Former Bank Director Loses Benefit Cutoff Challenge

April 13, 2006 (PLANSPONSOR.com) - A federal judge in Illinois has ruled that a bank director was, in fact, a bank employee so he was prohibited from working for a competing bank.

US District Judge Charles Ronald Norgle of the US District Court for the Northern District of Illinois issued the ruling in a lawsuit by plaintiff James Hearns against Interstate Bank over Interstate’s decision to remove the retired employee as a director and cut off the annual $96,000 retirement benefits it had agreed to pay as long as Hearns would not compete with Interstate while in its “active employ,” BNA reported.

Norgle turned away arguments advanced by Hearns that Interstate breached its retirement benefits contract by failing to continue his retirement payments. Hearns insisted that when acting as Interstate Bank’s director, he was not an employee under the common law definition of the term and did not violate the anti-competition clause in his retirement benefits agreement with Interstate.

Applying state contract law, Norgle found that the contract unambiguously provided that Hearns was employed by Interstate Bank. In support of its finding, the court said it was clear from contractual language that the parties contemplated that Hearns’s activities as director of Interstate Bank would constitute his employment by Interstate Bank.

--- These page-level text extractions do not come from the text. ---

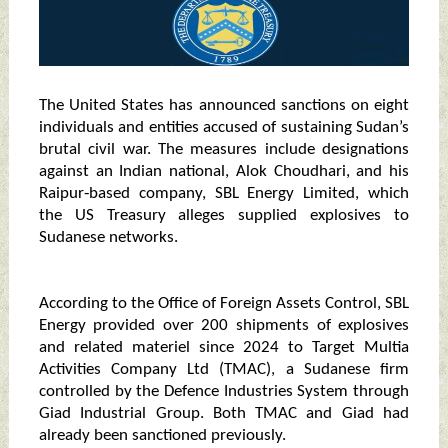
The United States has announced sanctions on eight
individuals and entities accused of sustaining Sudan’s
brutal civil war. The measures include designations
against an Indian national, Alok Choudhari, and his
Raipur‑based company, SBL Energy Limited, which
the US Treasury alleges supplied explosives to
Sudanese networks.
According to the Office of Foreign Assets Control, SBL
Energy provided over 200 shipments of explosives
and related materiel since 2024 to Target Multia
Activities Company Ltd (TMAC), a Sudanese firm
controlled by the Defence Industries System through
Giad Industrial Group. Both TMAC and Giad had
already been sanctioned previously.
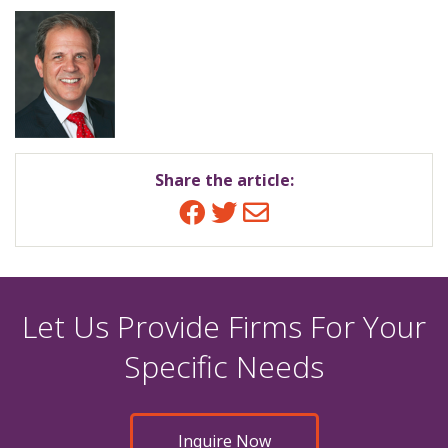
Share the article:
Facebook
Twitter
Email
Let Us Provide Firms For Your
Specific Needs
Inquire Now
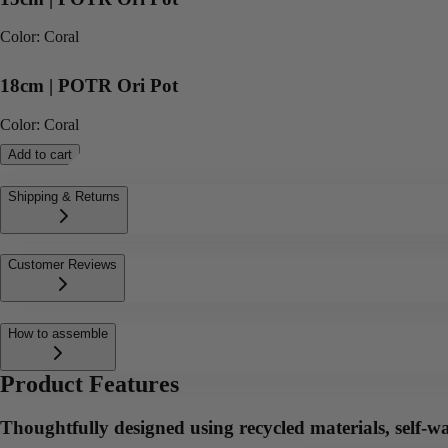
Color
:
Coral
18cm | POTR Ori Pot
Color
:
Coral
Add to cart
Shipping & Returns
Customer Reviews
How to assemble
Product Features
Thoughtfully designed using recycled materials, self-wa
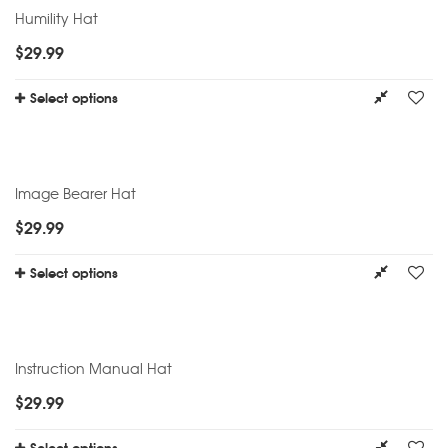
Humility Hat
$
29.99
Select options
Image Bearer Hat
$
29.99
Select options
Instruction Manual Hat
$
29.99
Select options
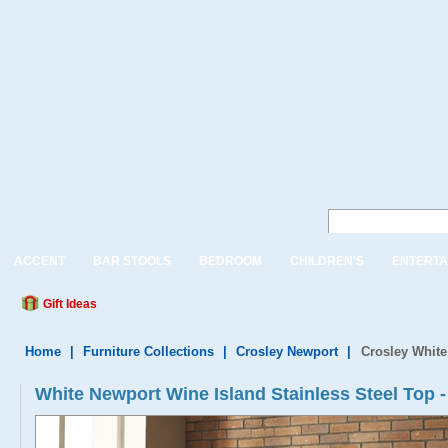
ACCENT
BAR STOOLS
BEDROOM
CHILDREN'S
ENTERTA
Gift Ideas
Home
|
Furniture Collections
|
Crosley Newport
|
Crosley White
White Newport Wine Island Stainless Steel To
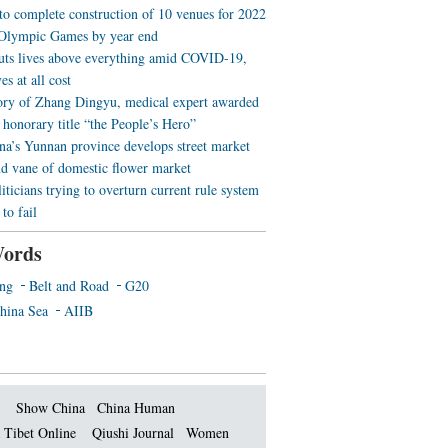
 to complete construction of 10 venues for 2022
Olympic Games by year end
uts lives above everything amid COVID-19,
es at all cost
ory of Zhang Dingyu, medical expert awarded
 honorary title “the People’s Hero”
a’s Yunnan province develops street market
nd vane of domestic flower market
iticians trying to overturn current rule system
to fail
ords
ing
Belt and Road
G20
hina Sea
AIIB
Show China
China Human
 Tibet Online
Qiushi Journal
Women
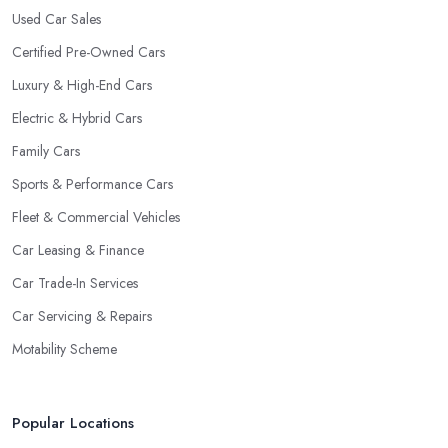
Used Car Sales
Certified Pre-Owned Cars
Luxury & High-End Cars
Electric & Hybrid Cars
Family Cars
Sports & Performance Cars
Fleet & Commercial Vehicles
Car Leasing & Finance
Car Trade-In Services
Car Servicing & Repairs
Motability Scheme
Popular Locations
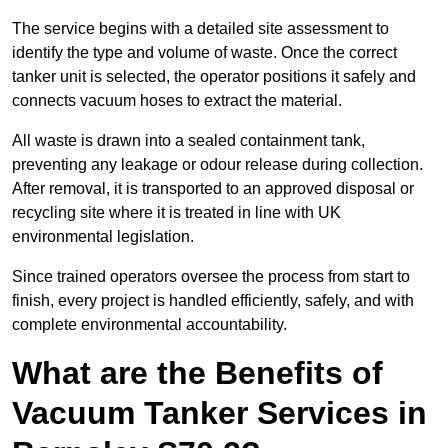
The service begins with a detailed site assessment to
identify the type and volume of waste. Once the correct
tanker unit is selected, the operator positions it safely and
connects vacuum hoses to extract the material.
All waste is drawn into a sealed containment tank,
preventing any leakage or odour release during collection.
After removal, it is transported to an approved disposal or
recycling site where it is treated in line with UK
environmental legislation.
Since trained operators oversee the process from start to
finish, every project is handled efficiently, safely, and with
complete environmental accountability.
What are the Benefits of
Vacuum Tanker Services in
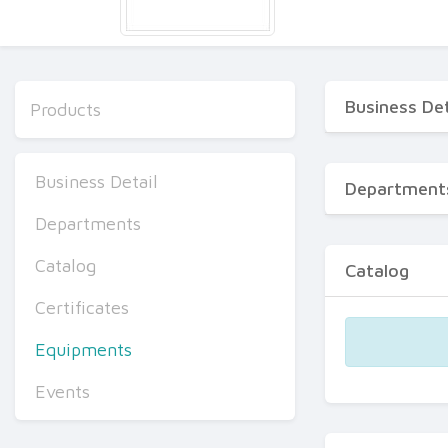
Business Det
Products
Business Detail
Department
Departments
Catalog
Catalog
Certificates
Equipments
Events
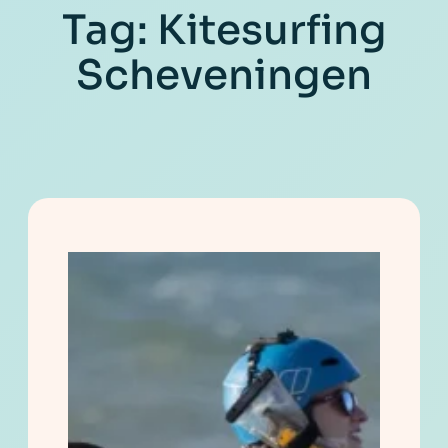
Tag:
Kitesurfing
Scheveningen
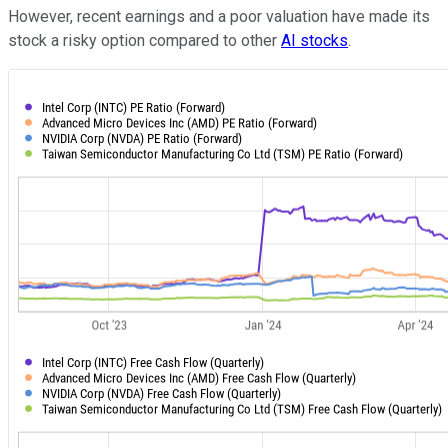
However, recent earnings and a poor valuation have made its
stock a risky option compared to other
AI stocks
.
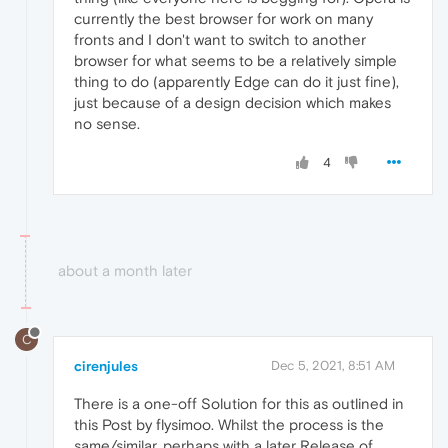
currently the best browser for work on many
fronts and I don't want to switch to another
browser for what seems to be a relatively simple
thing to do (apparently Edge can do it just fine),
just because of a design decision which makes
no sense.
4
about a month later
C
cirenjules
Dec 5, 2021, 8:51 AM
There is a one-off Solution for this as outlined in
this Post by flysimoo. Whilst the process is the
same/similar, perhaps with a later Release of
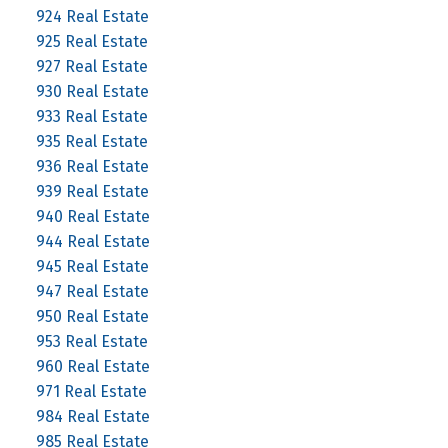
924 Real Estate
925 Real Estate
927 Real Estate
930 Real Estate
933 Real Estate
935 Real Estate
936 Real Estate
939 Real Estate
940 Real Estate
944 Real Estate
945 Real Estate
947 Real Estate
950 Real Estate
953 Real Estate
960 Real Estate
971 Real Estate
984 Real Estate
985 Real Estate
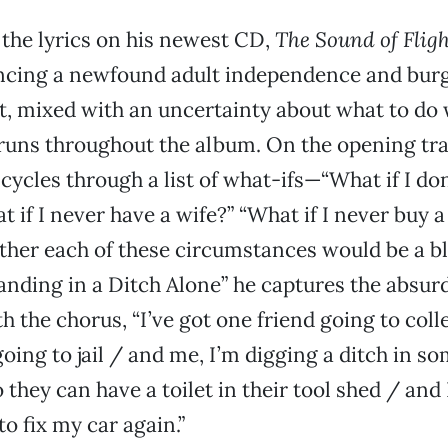
the lyrics on his newest CD,
The Sound of Flig
ncing a newfound adult independence and bur
, mixed with an uncertainty about what to do wit
runs throughout the album. On the opening tra
 cycles through a list of what-ifs—“What if I don
t if I never have a wife?” “What if I never buy
her each of these circumstances would be a bl
anding in a Ditch Alone” he captures the absur
h the chorus, “I’ve got one friend going to col
going to jail / and me, I’m digging a ditch in s
 they can have a toilet in their tool shed / and
 fix my car again.”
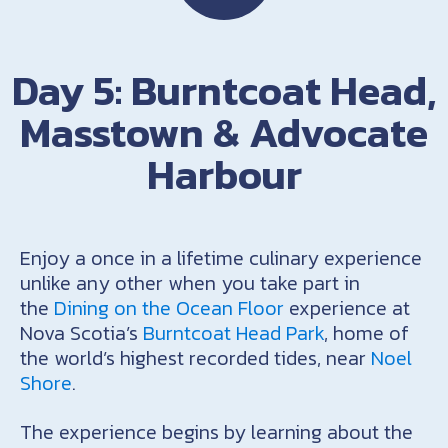
Day 5: Burntcoat Head,
Masstown & Advocate
Harbour
Enjoy a once in a lifetime culinary experience
unlike any other when you take part in
the
Dining on the Ocean Floor
experience at
Nova Scotia’s
Burntcoat Head Park
, home of
the world’s highest recorded tides, near
Noel
Shore
.
The experience begins by learning about the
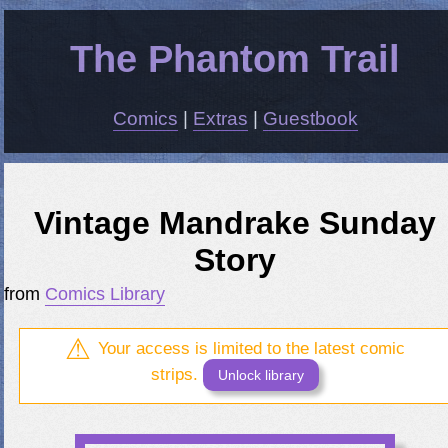
The Phantom Trail
Comics
|
Extras
|
Guestbook
Vintage Mandrake Sunday
Story
from
Comics Library
Your access is limited to the latest comic
strips.
Unlock library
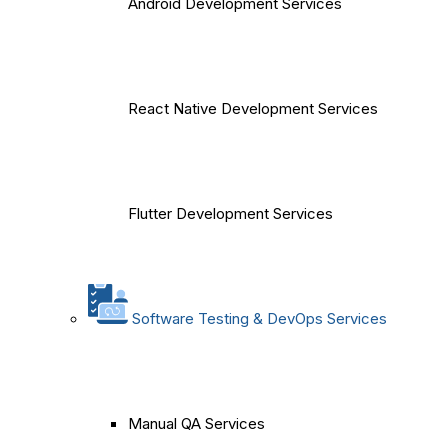
Android Development Services
React Native Development Services
Flutter Development Services
Software Testing & DevOps Services
Manual QA Services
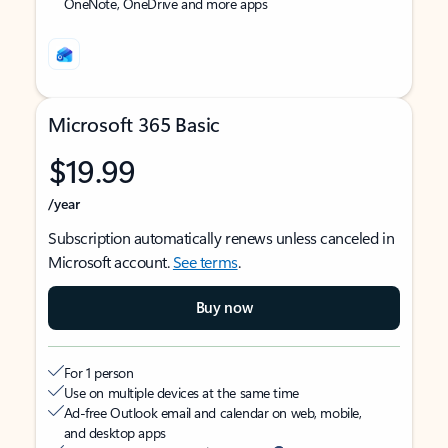
OneNote, OneDrive and more apps
Microsoft 365 Basic
$19.99
/year
Subscription automatically renews unless canceled in
Microsoft account.
See terms
.
Buy now
For 1 person
Use on multiple devices at the same time
Ad-free Outlook email and calendar on web, mobile,
and desktop apps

Since Hearns participated in the formation of a competing bank while employed by Interstate Bank, there was no question that Hearns violated the anti-competition clause of the contract, Norgle said. Such conduct constituted a material breach of the contract, and justified Interstate Bank’s refusal to perform its contractual duties, Norgle said.

The case is Hearns v. Interstate Bank, N.D. Ill., No. 05 C 175, 3/31/06.